#### Task to carry out
Copy each record below without changing a single word.

#### Task material
..............................

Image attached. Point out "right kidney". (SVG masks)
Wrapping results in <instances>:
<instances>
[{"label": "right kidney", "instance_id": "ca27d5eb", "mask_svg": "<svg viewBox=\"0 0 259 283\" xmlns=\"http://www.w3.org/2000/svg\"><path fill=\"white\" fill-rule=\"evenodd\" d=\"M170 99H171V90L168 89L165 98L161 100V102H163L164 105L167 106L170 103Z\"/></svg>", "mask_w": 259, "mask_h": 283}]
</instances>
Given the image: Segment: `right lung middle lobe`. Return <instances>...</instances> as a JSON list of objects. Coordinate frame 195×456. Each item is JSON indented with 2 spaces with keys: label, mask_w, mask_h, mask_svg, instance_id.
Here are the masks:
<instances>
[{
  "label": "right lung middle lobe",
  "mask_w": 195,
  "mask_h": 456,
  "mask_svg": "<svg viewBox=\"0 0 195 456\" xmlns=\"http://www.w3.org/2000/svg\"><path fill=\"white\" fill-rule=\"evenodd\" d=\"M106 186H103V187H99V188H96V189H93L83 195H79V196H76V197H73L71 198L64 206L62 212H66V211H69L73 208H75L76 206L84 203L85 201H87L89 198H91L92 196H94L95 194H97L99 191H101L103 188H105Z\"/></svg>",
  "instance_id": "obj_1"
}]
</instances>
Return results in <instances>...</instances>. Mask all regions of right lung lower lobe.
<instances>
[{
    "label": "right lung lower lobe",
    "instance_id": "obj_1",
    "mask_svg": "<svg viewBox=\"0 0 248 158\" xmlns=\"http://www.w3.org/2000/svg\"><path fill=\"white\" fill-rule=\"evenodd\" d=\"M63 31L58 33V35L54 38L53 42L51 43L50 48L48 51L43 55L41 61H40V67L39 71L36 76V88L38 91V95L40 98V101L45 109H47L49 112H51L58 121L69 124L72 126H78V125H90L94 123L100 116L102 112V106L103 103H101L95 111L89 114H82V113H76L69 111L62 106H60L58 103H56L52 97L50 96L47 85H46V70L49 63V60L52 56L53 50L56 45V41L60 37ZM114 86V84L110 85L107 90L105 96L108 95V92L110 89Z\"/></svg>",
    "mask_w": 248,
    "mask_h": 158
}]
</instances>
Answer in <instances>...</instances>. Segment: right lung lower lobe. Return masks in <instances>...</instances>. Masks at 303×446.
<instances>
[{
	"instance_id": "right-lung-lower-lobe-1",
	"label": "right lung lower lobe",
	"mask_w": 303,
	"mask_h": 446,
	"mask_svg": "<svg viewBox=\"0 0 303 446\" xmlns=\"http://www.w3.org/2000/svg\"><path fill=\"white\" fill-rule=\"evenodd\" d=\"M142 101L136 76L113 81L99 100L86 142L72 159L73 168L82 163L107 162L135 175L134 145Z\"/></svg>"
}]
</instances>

..............................

#### Answer area
Image attached. Point out "right kidney". (SVG masks)
Wrapping results in <instances>:
<instances>
[{"label": "right kidney", "instance_id": "ca27d5eb", "mask_svg": "<svg viewBox=\"0 0 259 283\" xmlns=\"http://www.w3.org/2000/svg\"><path fill=\"white\" fill-rule=\"evenodd\" d=\"M170 99H171V90L168 89L165 98L161 100V102H163L164 105L167 106L170 103Z\"/></svg>", "mask_w": 259, "mask_h": 283}]
</instances>
Given the image: Segment: `right lung middle lobe`. Return <instances>...</instances> as a JSON list of objects. Coordinate frame 195×456. Each item is JSON indented with 2 spaces with keys: label, mask_w, mask_h, mask_svg, instance_id.
Here are the masks:
<instances>
[{
  "label": "right lung middle lobe",
  "mask_w": 195,
  "mask_h": 456,
  "mask_svg": "<svg viewBox=\"0 0 195 456\" xmlns=\"http://www.w3.org/2000/svg\"><path fill=\"white\" fill-rule=\"evenodd\" d=\"M106 186H103V187H99V188H96V189H93L83 195H79V196H76V197H73L71 198L64 206L62 212H66V211H69L73 208H75L76 206L84 203L85 201H87L89 198H91L92 196H94L95 194H97L99 191H101L103 188H105Z\"/></svg>",
  "instance_id": "obj_1"
}]
</instances>
Return results in <instances>...</instances>. Mask all regions of right lung lower lobe.
<instances>
[{
    "label": "right lung lower lobe",
    "instance_id": "obj_1",
    "mask_svg": "<svg viewBox=\"0 0 248 158\" xmlns=\"http://www.w3.org/2000/svg\"><path fill=\"white\" fill-rule=\"evenodd\" d=\"M63 31L58 33V35L54 38L53 42L51 43L50 48L48 51L43 55L41 61H40V67L39 71L36 76V88L38 91V95L40 98V101L45 109H47L49 112H51L58 121L69 124L72 126H78V125H90L94 123L100 116L102 112V106L103 103H101L95 111L89 114H82V113H76L69 111L62 106H60L58 103H56L52 97L50 96L47 85H46V70L49 63V60L52 56L53 50L56 45V41L60 37ZM114 86V84L110 85L107 90L105 96L108 95V92L110 89Z\"/></svg>",
    "mask_w": 248,
    "mask_h": 158
}]
</instances>
Answer in <instances>...</instances>. Segment: right lung lower lobe. Return masks in <instances>...</instances>. Masks at 303×446.
<instances>
[{
	"instance_id": "right-lung-lower-lobe-1",
	"label": "right lung lower lobe",
	"mask_w": 303,
	"mask_h": 446,
	"mask_svg": "<svg viewBox=\"0 0 303 446\" xmlns=\"http://www.w3.org/2000/svg\"><path fill=\"white\" fill-rule=\"evenodd\" d=\"M142 101L136 76L113 81L99 100L86 142L72 159L73 168L82 163L107 162L135 175L134 145Z\"/></svg>"
}]
</instances>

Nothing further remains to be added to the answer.